Ngeh gak sih kalau di bar dan club dengan niche umur 25-30’an saat ini, mereka sering banget memutar lagu yang ngehits di era 2000’an, dan jadinya bikin kita feels nostalgic, apalagi kalau lagu itu adalah favorit kita dulu. Yap, hal itu memang sengaja mereka lakukan untuk semakin mempererat engagement dengan pengunjung.  

Di usia dewasa awal, normalnya kita sudah nggak lagi mengikuti peer pressure dan bisa lebih jujur terhadap diri sendiri. Tema masalah kehidupan pun sudah jauh berbeda. Di sinilah musik Mellow akan terasa lebih relate dengan pengalaman hidup kita. Musik Mellow sendiri menawarkan narasi sentimentil dengan tema-tema semacam mencintai lalu kehilangan, quarter life crisis, pekerjaan dan broken dreams. Singkat kata, di usia segini kita akan lebih relate dengan lagu Ordinary World ketimbang Jesus in Suburbia, meskipun keduanya sama-sama bisa dinikmati.

Di titik ini juga lah, bisa dibilang selera musik kita berkembang jauh lebih berwarna karena momen kehidupan yang kita alami pun lebih beragam. Playlist yang kita pilih pun akan menyesuaikan dengan scene kehidupan yang sedang kita alami. Kenapa bisa begitu? Menurut jurnal ini, pada dasarnya manusia memang akan memilih lagu yang dapat memenuhi kebutuhan psikologisnya. 

Terjawab sudah, inilah yang membuat orang yang asalnya snob, jadi nggak snob lagi. Karena pada akhirnya kita menyadari kalau selera kita dalam bermusik memang sangat fluid dan dinamis. Lalu menikmati musik populer itu sama sekali bukan dosa. 

Nah kalau merujuk pada jurnal tersebut, bisa diartikan kalau orang yang masih snob hingga usia dewasa, kemungkinan besar sih perkembangan emosionalnya memang terhambat.

Selain musik Mellow, ada dua kategori musik lagi nih yang akan bisa kita nikmati setelah kita dewasa. Yaitu Unpretentious dan Sophisticated. Unpretentious, biasanya adalah lagu-lagu yang menggambarkan tentang realita kehidupan dalam bentuk yang paling murni. Brutally honest, adalah unsur dari musik Unpretentious. Tema yang diangkat biasanya menyangkut perasaan duka yang mendalam, pengkhianatan, perceraian, kehidupan berkeluarga, middle life crisis, and another form of mundane life. 
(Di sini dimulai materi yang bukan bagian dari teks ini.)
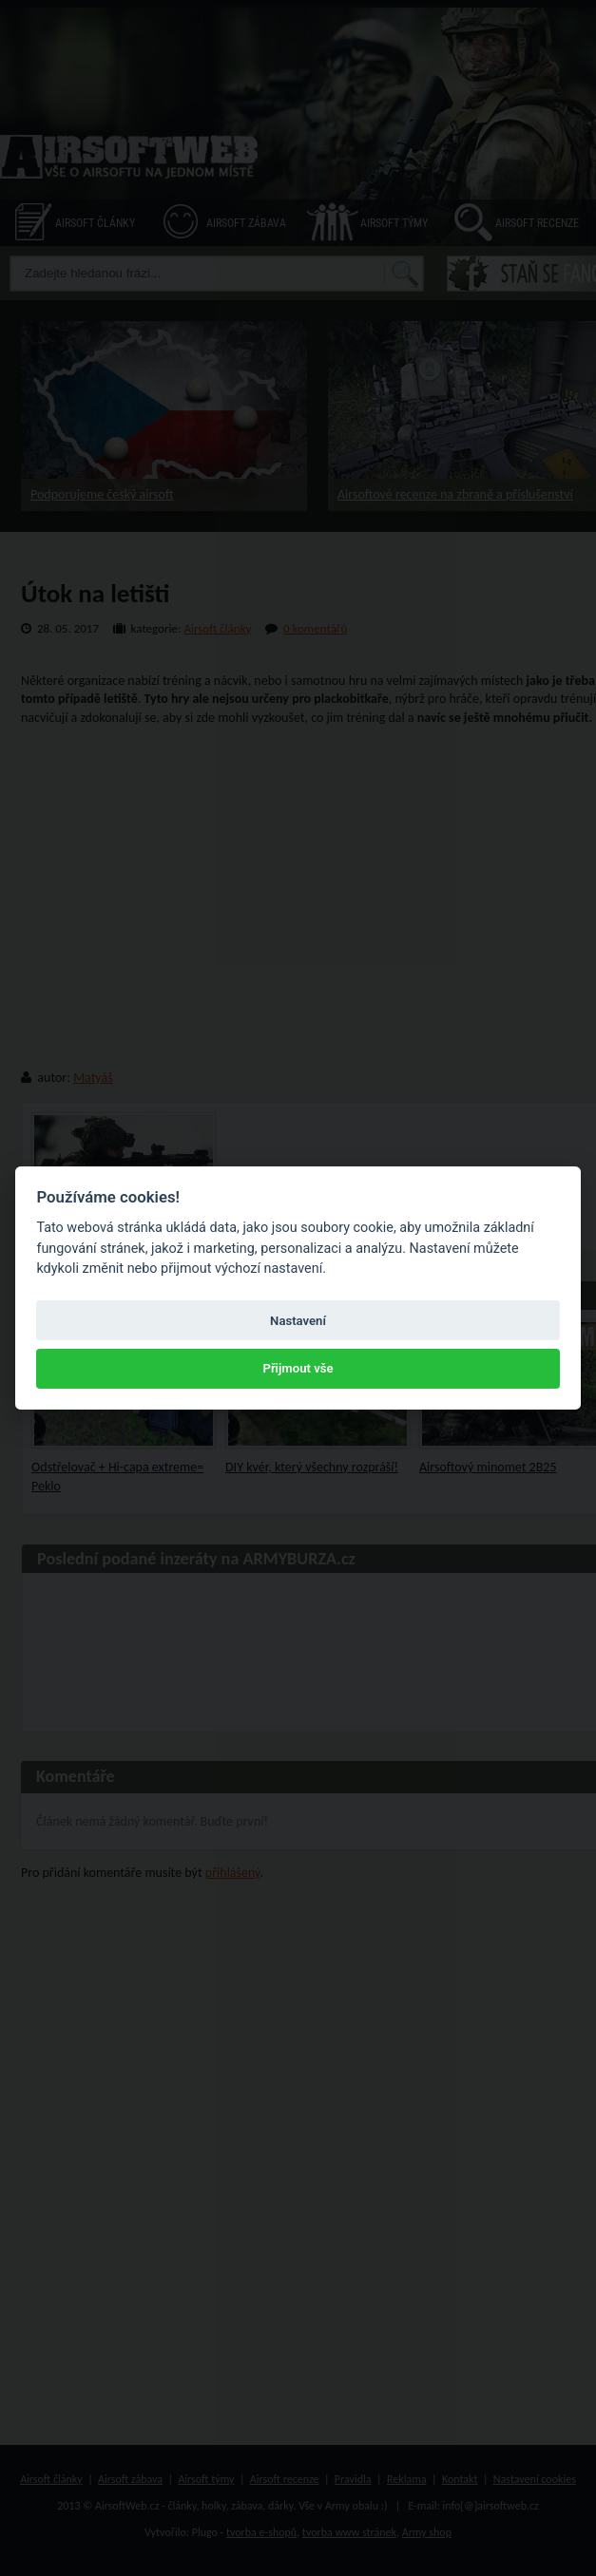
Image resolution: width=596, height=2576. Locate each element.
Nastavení (298, 1321)
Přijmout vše (297, 1368)
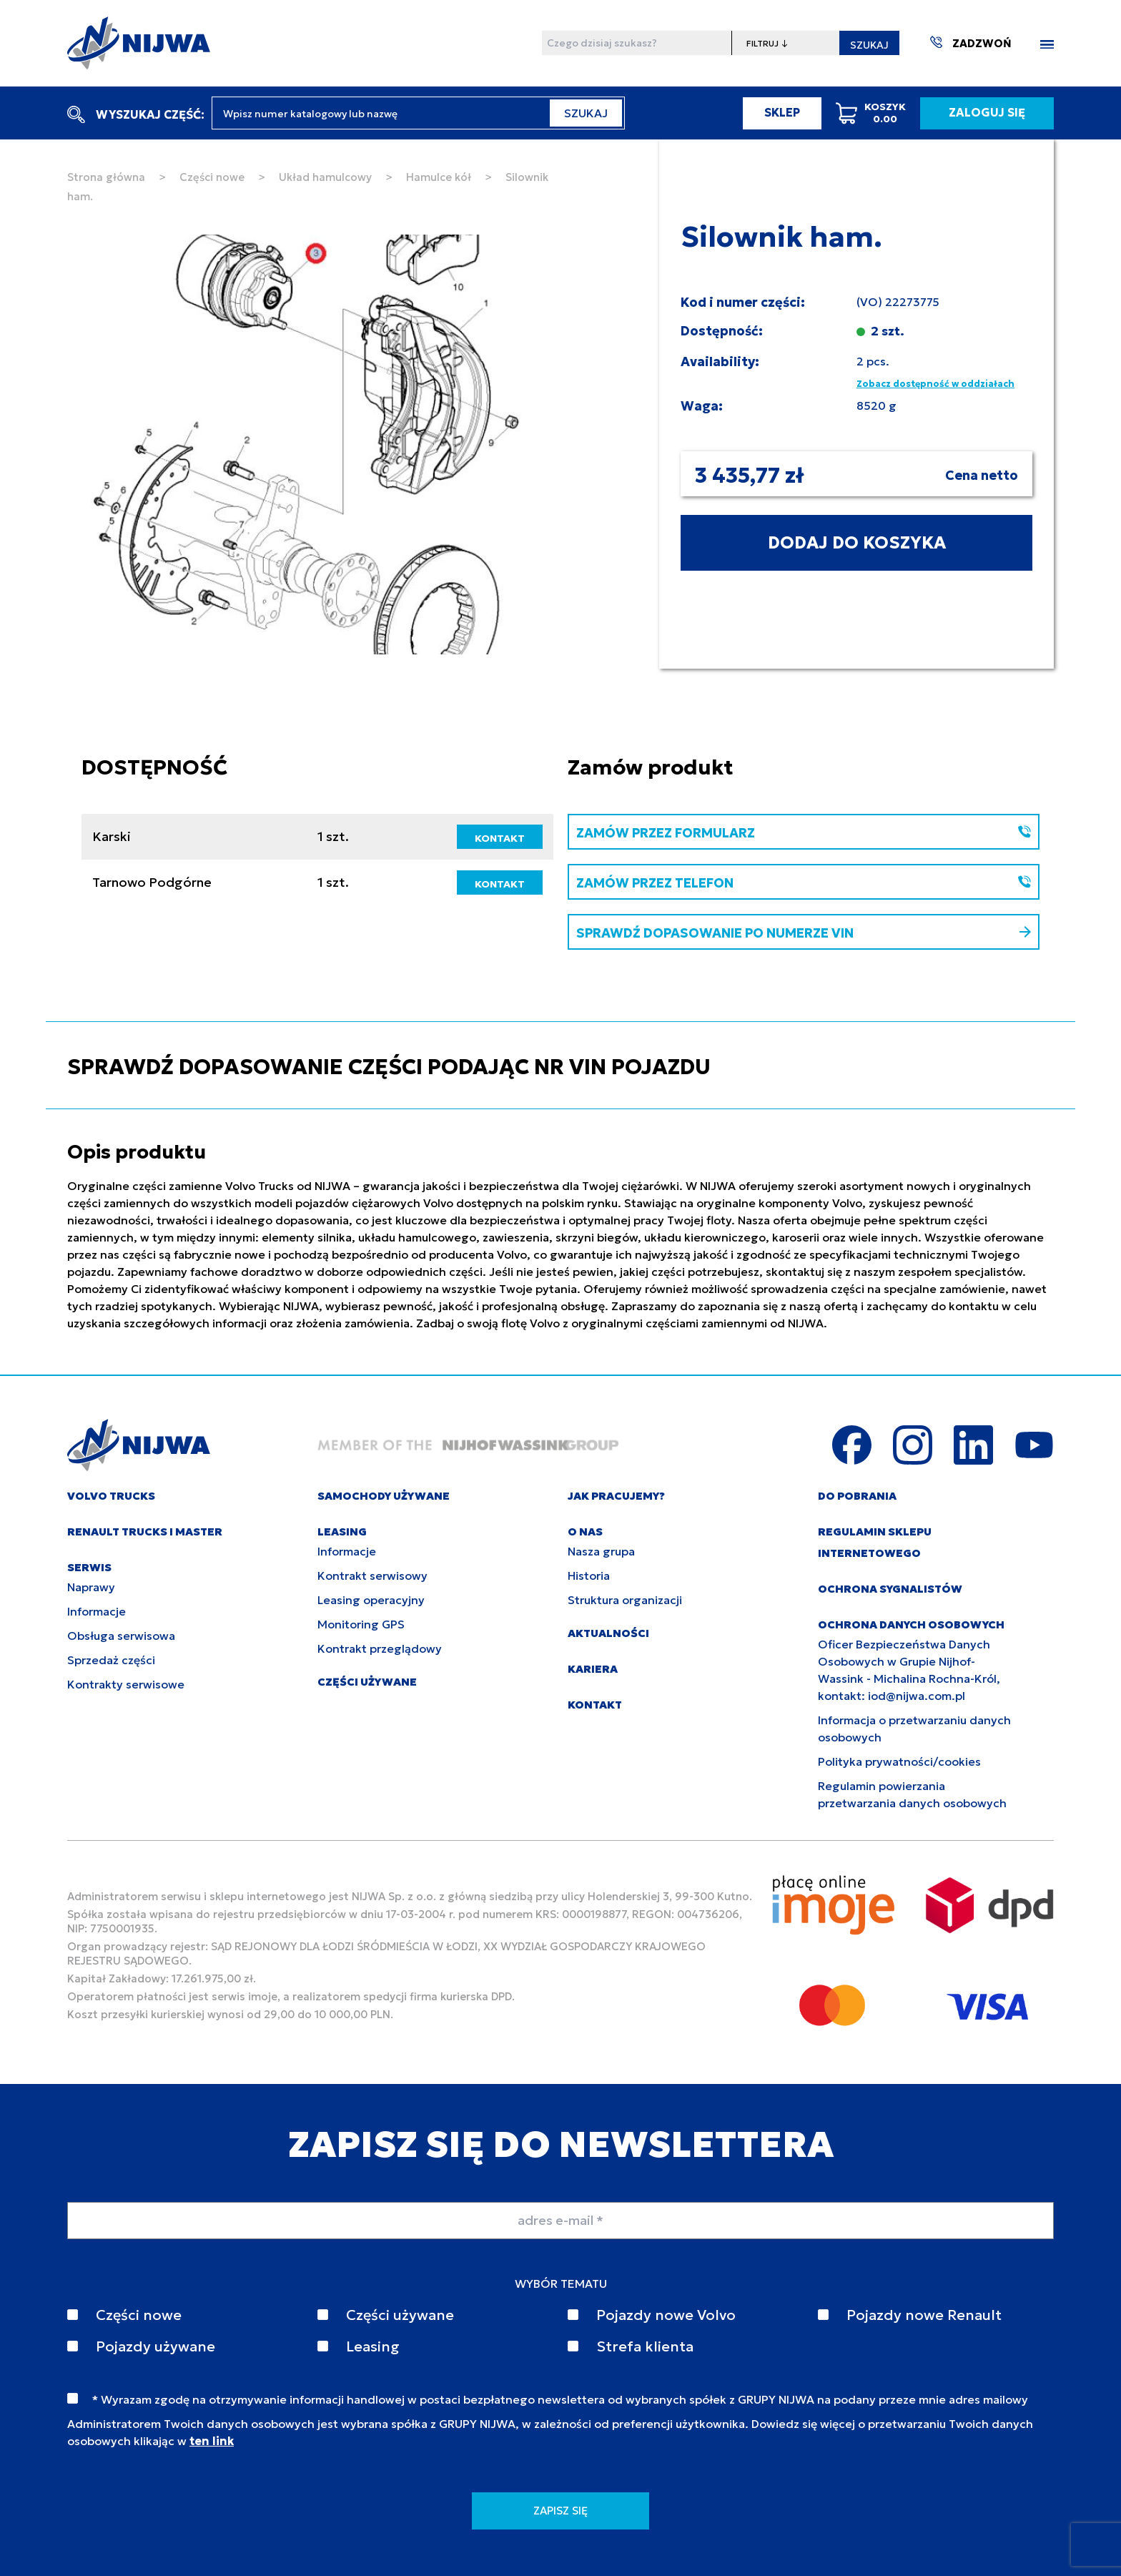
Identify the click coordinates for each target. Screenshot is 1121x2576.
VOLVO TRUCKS (111, 1496)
The Divine Comedy adalah salah satu band yang menurut saya banyak menghasilkan karya-karya Unpretentious. Dari sekian banyak lagu-lagunya, sejauh ini belum ada satupun lagu yang relate dengan kehidupan saya saat ini. Saya mendengarkan beberapa lagunya, karena secara musikalitas lagunya memang enak didengar. 

(Terlepas dari warna musiknya, lagu-lagu yang diproduksi The Divine Comedy mewakili jenis musik Unpretentious. dok. Song Bar)

Musik Unpretentious sendiri akan lebih dapat dinikmati oleh mereka yang berusia 35-40 tahun ke atas, karena itulah saya belum bisa benar-benar mendalami makna dari musik Unpretentious. 

Lalu ada musik Sophisticated, musik jenis ini adalah musik yang ‘dianggap’ mencerminkan status sosial dan intelektualitas seseorang. Selama ini musik jazz, dan klasik merupakan sinonim dari high culture yang terkesan berkelas dan hanya digandrungi kalangan sosial menengah ke atas. 

Setidaknya anggapan ini berlaku hingga teknologi berkembang pesat. Kalau memang suka, orang-orang yang berada di strata sosial working class, sekarang sudah bisa menikmati produk high culture  lewat internet. 

Anyhow, kata jurnal penelitian ini, mereka yang berada di usia dewasa lanjut dan sudah mapan hidupnya cenderung ingin memperlihatkan keberhasilan mereka, dengan cara mendengarkan musik yang Sophisticated. Hal ini mungkin terdengar konyol buat kita, but the truth is, coba saja datang ke restoran mewah dengan konsep fine dining, kurasi musik yang membangun suasana restoran semacam itu adalah musik-musik Sophisticated.

Begitulah selera musik kita bisa berkembang sejak kita remaja hingga usia dewasa lanjut. Yap, kesimpulannya, selera kamu dalam musik akan terus berkembang sampai kamu tua nanti. Lagu-lagu yang asalnya nggak begitu kamu dengarkan, bisa saja jadi salah satu lagu favorit kamu nantinya.

Kalau saya nggak mati dalam waktu dekat, mungkin suatu saat nanti lagu-lagu dari The Divine Comedy akan terasa lebih nikmat lagi untuk didengarkan, ketimbang di masa sekarang.